Summary of Decompositions
| Decomposition | Form | Requirements | Cost | Primary Use | |---|---|---|---|---| | LU | A = LU | Square (with pivoting: any) | O(n³) | Solve Ax = b | | Cholesky | A = LLᵀ | SPD | O(n³/3) | SPD systems, sampling | | QR | A = QR | Any (m ≥ n) | O(mn²) | Least squares, eigenvalues | | Eigendecomposition | A = PDP⁻¹ | Square, diagonalizable | O(n³) | Spectral analysis | | SVD | A = UΣVᵀ | Any | O(mn²) | Low-rank approx, pseudoinverse | | Schur | A = QTQ* | Square | O(n³) | Eigenvalues (stable) | | Jordan | A = PJP⁻¹ | Square (over ℂ) | Unstable | Theoretical | | Polar | A = UP | Any | O(n³) | Rotation extraction |
Real-World Applications
- LU: Solving large linear systems in circuit simulation, structural analysis, fluid dynamics.
- Cholesky: Gaussian process regression, portfolio optimization, Kalman filters.

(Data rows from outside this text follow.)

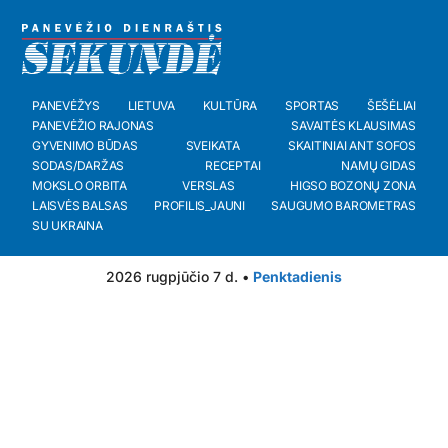
PANEVĖŽYS
LIETUVA
KULTŪRA
SPORTAS
ŠEŠĖLIAI
PANEVĖŽIO RAJONAS
SAVAITĖS KLAUSIMAS
GYVENIMO BŪDAS
SVEIKATA
SKAITINIAI ANT SOFOS
SODAS/DARŽAS
RECEPTAI
NAMŲ GIDAS
MOKSLO ORBITA
VERSLAS
HIGSO BOZONŲ ZONA
LAISVĖS BALSAS
PROFILIS_JAUNI
SAUGUMO BAROMETRAS
SU UKRAINA
2026 rugpjūčio 7 d. •
Penktadienis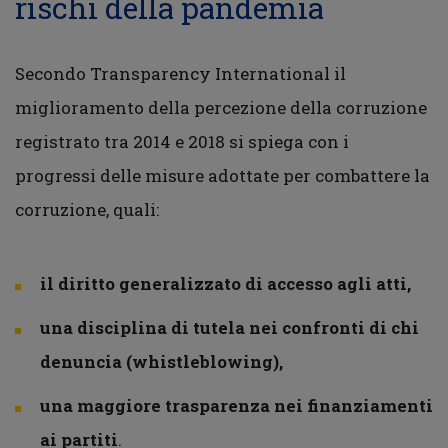
rischi della pandemia
Secondo Transparency International il
miglioramento della percezione della corruzione
registrato tra 2014 e 2018 si spiega con i
progressi delle misure adottate per combattere la
corruzione, quali:
il diritto generalizzato di accesso agli atti,
una disciplina di tutela nei confronti di chi
denuncia (whistleblowing),
una maggiore trasparenza nei finanziamenti
ai partiti
.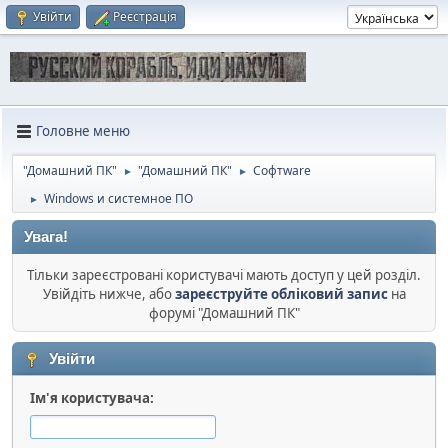
Увійти
Реєстрація
Головне меню
"Домашний ПК"
"Домашний ПК"
Софтware
►
►
Windows и системное ПО
►
Увага!
Тільки зареєстровані користувачі мають доступ у цей розділ.
Увійдіть нижче, або
зареєструйте обліковий запис
на
форумі "Домашний ПК"
Увійти
Ім'я користувача: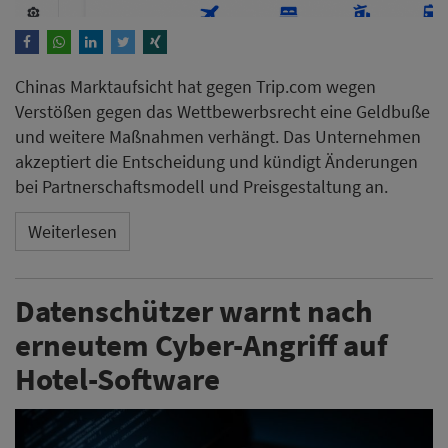
Chinas Marktaufsicht hat gegen Trip.com wegen
Verstößen gegen das Wettbewerbsrecht eine Geldbuße
und weitere Maßnahmen verhängt. Das Unternehmen
akzeptiert die Entscheidung und kündigt Änderungen
bei Partnerschaftsmodell und Preisgestaltung an.
Weiterlesen
Datenschützer warnt nach
erneutem Cyber-Angriff auf
Hotel-Software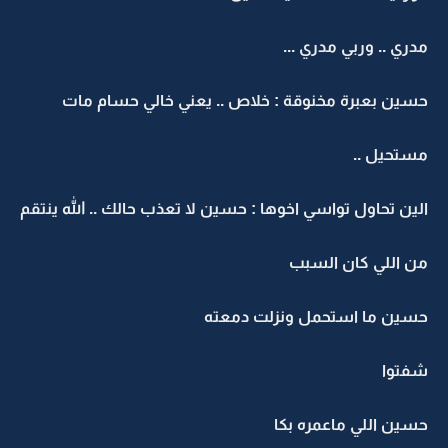
مدري .. وربي مدري ...
حسين بعبرة مخنوقة : خلاص .. يعني خالي حسام مات
مستحيل ..
الين تحاول تواسي اخوها : حسين لا تعذب حالك .. الله ينتقم
من اللي كان السبب
حسين ما استحمل ونزلت دمعته
شفتوا
حسين اللي ماعمره بكا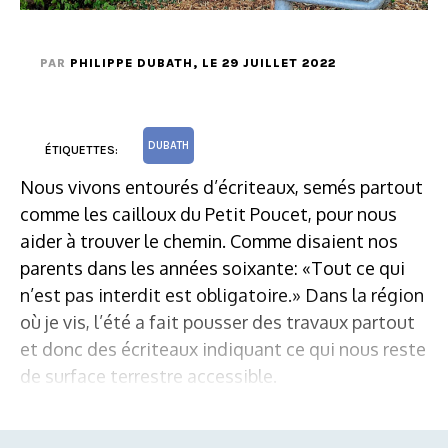
PAR
PHILIPPE DUBATH
, LE 29 JUILLET 2022
DUBATH
ÉTIQUETTES:
Nous vivons entourés d’écriteaux, semés partout
comme les cailloux du Petit Poucet, pour nous
aider à trouver le chemin. Comme disaient nos
parents dans les années soixante: «Tout ce qui
n’est pas interdit est obligatoire.» Dans la région
où je vis, l’été a fait pousser des travaux partout
et donc des écriteaux indiquant ce qui nous reste
de surface terrestre accessible.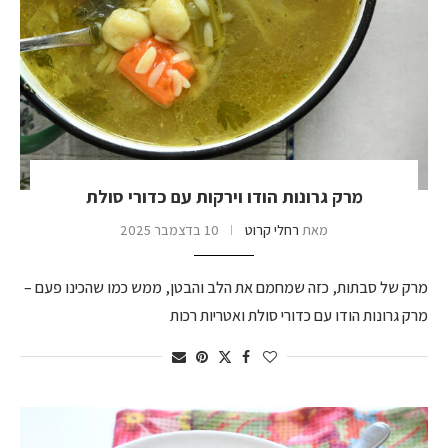
מרק גרונות הודו וירקות עם כדורי סולת
מאת
רחלי קרוט
10 בדצמבר 2025
מרק של סבתות, כזה שמחמם את הלב והבטן, ממש כמו שהכינו פעם –
מרק גרונות הודו עם כדורי סולת ואטריות רכות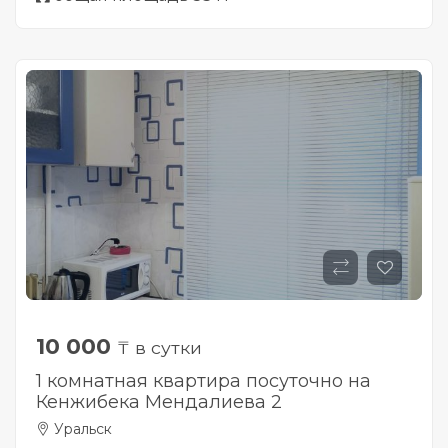
10 000
₸ в сутки
1 комнатная квартира посуточно на
Кенжибека Мендалиева 2
Уральск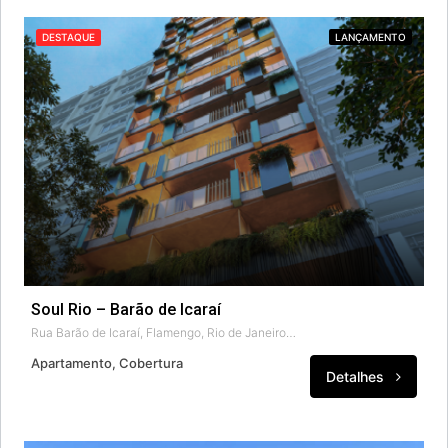
DESTAQUE
LANÇAMENTO
Soul Rio – Barão de Icaraí
Rua Barão de Icaraí, Flamengo, Rio de Janeiro, Região Sudeste, 22250-110, Brasil
Apartamento, Cobertura
Detalhes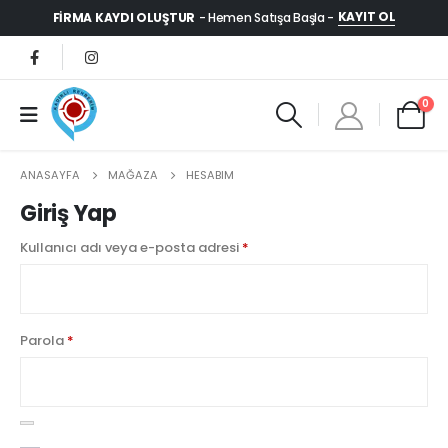
KAYIT OL
FIRMA KAYDI OLUŞTUR
- Hemen Satışa Başla -
0
ANASAYFA
MAĞAZA
HESABIM
Giriş Yap
Gerekli
Kullanıcı adı veya e-posta adresi
*
Gerekli
Parola
*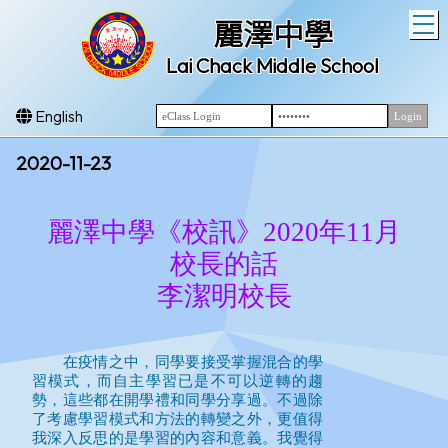
T
麗澤中學
Lai Chack Middle School
English
2020-11-23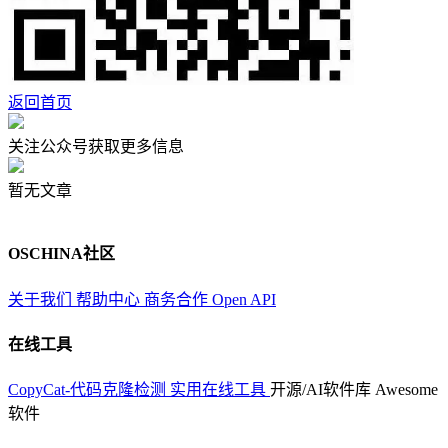
返回首页
关注公众号获取更多信息
暂无文章
OSCHINA社区
关于我们
帮助中心
商务合作
Open API
在线工具
CopyCat-代码克隆检测
实用在线工具
开源/AI软件库
Awesome
软件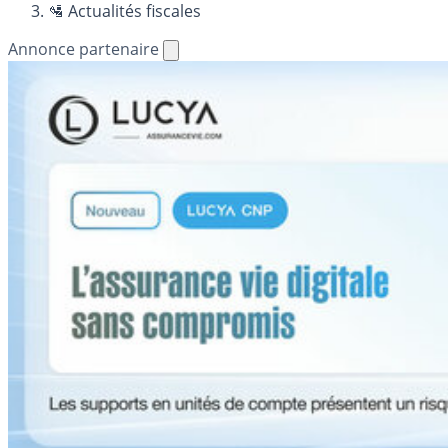
🛂 Actualités fiscales
Annonce partenaire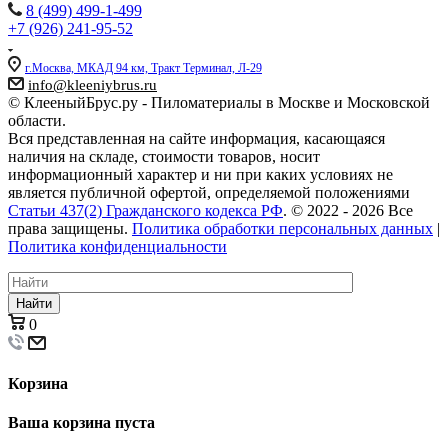
8 (499) 499-1-499
+7 (926) 241-95-52
г.Москва, МКАД 94 км, Тракт Терминал, Л-29
info@kleeniybrus.ru
© КлееныйБрус.ру - Пиломатериалы в Москве и Московской
области.
Вся представленная на сайте информация, касающаяся
наличия на складе, стоимости товаров, носит
информационный характер и ни при каких условиях не
является публичной офертой, определяемой положениями
Статьи 437(2) Гражданского кодекса РФ
. © 2022 - 2026 Все
права защищены.
Политика обработки персональных данных
|
Политика конфиденциальности
Найти
0
Корзина
Ваша корзина пуста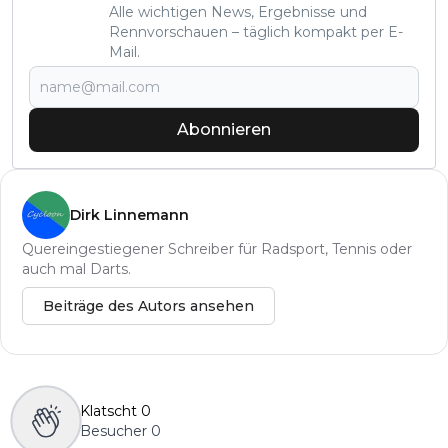
Alle wichtigen News, Ergebnisse und
Rennvorschauen – täglich kompakt per E-
Mail.
Abonnieren
Dirk Linnemann
Quereingestiegener Schreiber für Radsport, Tennis oder
auch mal Darts.
Beiträge des Autors ansehen
Klatscht
0
Besucher
0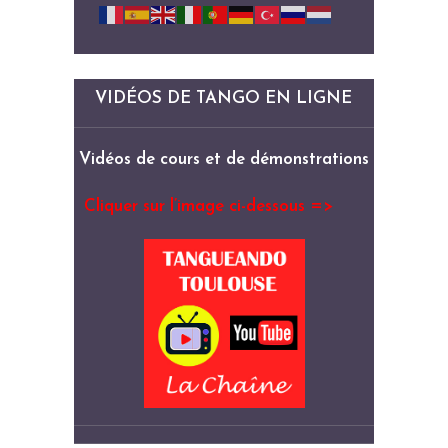
VIDÉOS DE TANGO EN LIGNE
Vidéos de cours et de démonstrations
Cliquer sur l’image ci-dessous =>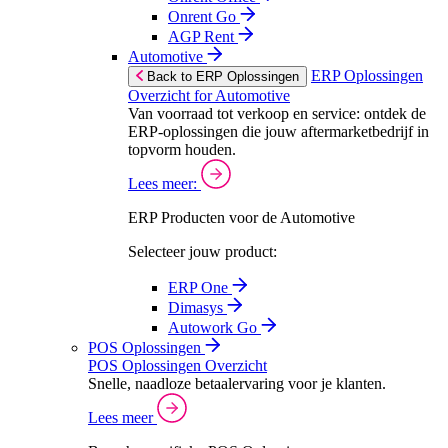
Onrent Go
AGP Rent
Automotive
ERP Oplossingen
Back to ERP Oplossingen
Overzicht for Automotive
Van voorraad tot verkoop en service: ontdek de
ERP-oplossingen die jouw aftermarketbedrijf in
topvorm houden.
Lees meer:
ERP Producten voor de Automotive
Selecteer jouw product:
ERP One
Dimasys
Autowork Go
POS Oplossingen
POS Oplossingen Overzicht
Snelle, naadloze betaalervaring voor je klanten.
Lees meer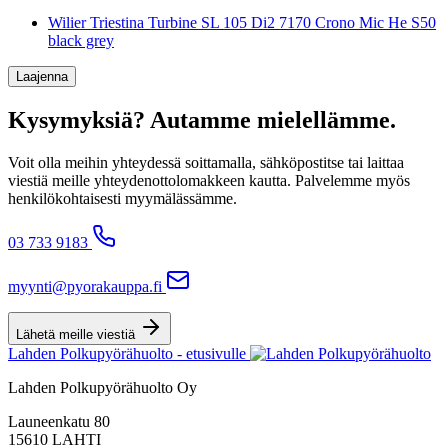
Wilier Triestina Turbine SL 105 Di2 7170 Crono Mic He S50
black grey
Laajenna
Kysymyksiä? Autamme mielellämme.
Voit olla meihin yhteydessä soittamalla, sähköpostitse tai laittaa
viestiä meille yhteydenottolomakkeen kautta. Palvelemme myös
henkilökohtaisesti myymälässämme.
03 733 9183
myynti@pyorakauppa.fi
Lähetä meille viestiä
Lahden Polkupyörähuolto - etusivulle
Lahden Polkupyörähuolto Oy
Launeenkatu 80
15610 LAHTI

- QR: Least squares regression, QR algorithm for eigenvalues, signal processing.
- SVD: Image compression (keep top-k singular values), recommendation systems (matrix completion), latent semantic analysis, noise reduction, pseudoinverse for ill-conditioned systems.
- PCA: SVD of centered data gives principal components.
- Matrix exponential: Solving ODEs, Markov chain analysis, quantum mechanics (time evolution).